Hissy Sat 26-Jan-13 08:07:30

If a normal person with a sleep disorder finds out that they have elbowed their partner, and shoved their partner's son, they do not need to be made to apologise.

If nothing else they would be absolutely hell bent on making it up to the pair of them, apologising profusely and getting the sleep thing sorted out.

It wouldn't be a case of the person that got hit saying, for safety's sake, till this stuff is resolved, it's best if we don't share a bed. No. That would come from the PERSON WHO DID THE HITTING.

there seems to be NO remorse, no desire to resolve this, just a memory loss and a packing of bags.

This doesn't sit right at all. Normal people don't behave like that, they really don't. Not after the fact.

I think that he knows full well what he's doing, and he really thinks he's entitled to do so.
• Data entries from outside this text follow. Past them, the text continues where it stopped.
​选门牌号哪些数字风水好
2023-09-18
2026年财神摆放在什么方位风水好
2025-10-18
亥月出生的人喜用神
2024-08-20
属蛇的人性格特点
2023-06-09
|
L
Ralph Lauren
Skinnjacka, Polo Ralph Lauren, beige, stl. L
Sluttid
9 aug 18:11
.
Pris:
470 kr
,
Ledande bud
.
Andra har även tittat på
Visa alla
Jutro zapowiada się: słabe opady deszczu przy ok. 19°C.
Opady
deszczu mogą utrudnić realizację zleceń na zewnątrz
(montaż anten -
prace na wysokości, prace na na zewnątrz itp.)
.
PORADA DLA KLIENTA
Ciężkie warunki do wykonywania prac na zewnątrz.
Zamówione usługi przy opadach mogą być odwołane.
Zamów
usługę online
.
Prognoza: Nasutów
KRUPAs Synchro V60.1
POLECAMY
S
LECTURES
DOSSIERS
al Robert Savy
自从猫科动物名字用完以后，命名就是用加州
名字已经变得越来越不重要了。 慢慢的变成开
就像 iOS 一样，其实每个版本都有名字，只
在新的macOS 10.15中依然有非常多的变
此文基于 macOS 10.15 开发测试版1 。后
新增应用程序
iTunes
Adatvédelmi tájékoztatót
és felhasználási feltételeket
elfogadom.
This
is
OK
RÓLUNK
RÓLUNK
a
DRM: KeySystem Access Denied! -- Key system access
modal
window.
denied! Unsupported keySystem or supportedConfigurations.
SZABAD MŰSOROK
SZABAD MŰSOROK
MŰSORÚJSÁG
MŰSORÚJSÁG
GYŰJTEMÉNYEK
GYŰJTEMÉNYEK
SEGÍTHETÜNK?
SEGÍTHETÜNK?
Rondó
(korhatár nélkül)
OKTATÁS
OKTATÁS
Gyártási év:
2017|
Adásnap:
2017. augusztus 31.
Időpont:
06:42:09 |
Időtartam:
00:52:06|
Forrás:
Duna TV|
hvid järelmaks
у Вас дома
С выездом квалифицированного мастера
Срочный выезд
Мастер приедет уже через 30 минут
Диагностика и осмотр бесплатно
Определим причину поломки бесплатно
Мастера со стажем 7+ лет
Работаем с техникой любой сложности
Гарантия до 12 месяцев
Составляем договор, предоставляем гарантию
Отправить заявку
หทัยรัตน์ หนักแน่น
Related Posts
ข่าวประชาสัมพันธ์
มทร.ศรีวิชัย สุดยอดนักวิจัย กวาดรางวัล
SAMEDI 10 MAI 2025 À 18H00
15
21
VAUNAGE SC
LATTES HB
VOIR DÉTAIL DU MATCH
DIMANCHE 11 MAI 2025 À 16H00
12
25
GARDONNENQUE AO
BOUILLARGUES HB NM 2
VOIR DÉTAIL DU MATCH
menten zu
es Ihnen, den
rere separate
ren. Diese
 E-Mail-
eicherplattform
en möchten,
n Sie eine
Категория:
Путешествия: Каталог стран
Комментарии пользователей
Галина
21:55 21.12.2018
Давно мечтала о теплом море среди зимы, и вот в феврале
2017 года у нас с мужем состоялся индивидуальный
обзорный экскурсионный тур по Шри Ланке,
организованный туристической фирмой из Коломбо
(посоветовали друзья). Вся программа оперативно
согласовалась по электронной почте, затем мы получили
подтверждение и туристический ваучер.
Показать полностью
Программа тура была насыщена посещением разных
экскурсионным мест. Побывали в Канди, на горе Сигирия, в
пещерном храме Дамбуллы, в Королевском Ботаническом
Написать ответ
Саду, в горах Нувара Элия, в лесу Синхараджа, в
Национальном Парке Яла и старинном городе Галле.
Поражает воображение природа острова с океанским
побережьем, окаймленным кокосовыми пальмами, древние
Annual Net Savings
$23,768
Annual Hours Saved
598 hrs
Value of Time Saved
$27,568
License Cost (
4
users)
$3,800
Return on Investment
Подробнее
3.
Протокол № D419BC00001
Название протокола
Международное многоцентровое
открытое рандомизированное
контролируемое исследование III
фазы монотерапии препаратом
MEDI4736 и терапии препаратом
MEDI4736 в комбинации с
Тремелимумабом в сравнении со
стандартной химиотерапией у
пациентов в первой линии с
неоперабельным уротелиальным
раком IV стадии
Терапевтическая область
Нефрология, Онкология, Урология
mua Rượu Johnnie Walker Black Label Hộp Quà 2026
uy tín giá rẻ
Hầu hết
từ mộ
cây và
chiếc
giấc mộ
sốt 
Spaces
OP, I know you don't want to see that this man is abusive, but it's almost certain highly likely that he is. You know the score. You get sucked in to this, you may not get out.

He hurt your son, and he hurt you. You know he hit you on purpose, but your jury's out on if he meant to hurt your boy.

Are you waiting for him to MEAN it next time? If this bloke isn't going to get himself all the help there is, NOW, then you know that this means that he WANTS to carry on with this 'sleep disorder' that means he never has to help out during the night, is not expected to function first thing, and can lash out at any time.

Mark my words, you are in a relationship that in it's current state, is a danger to you and your son.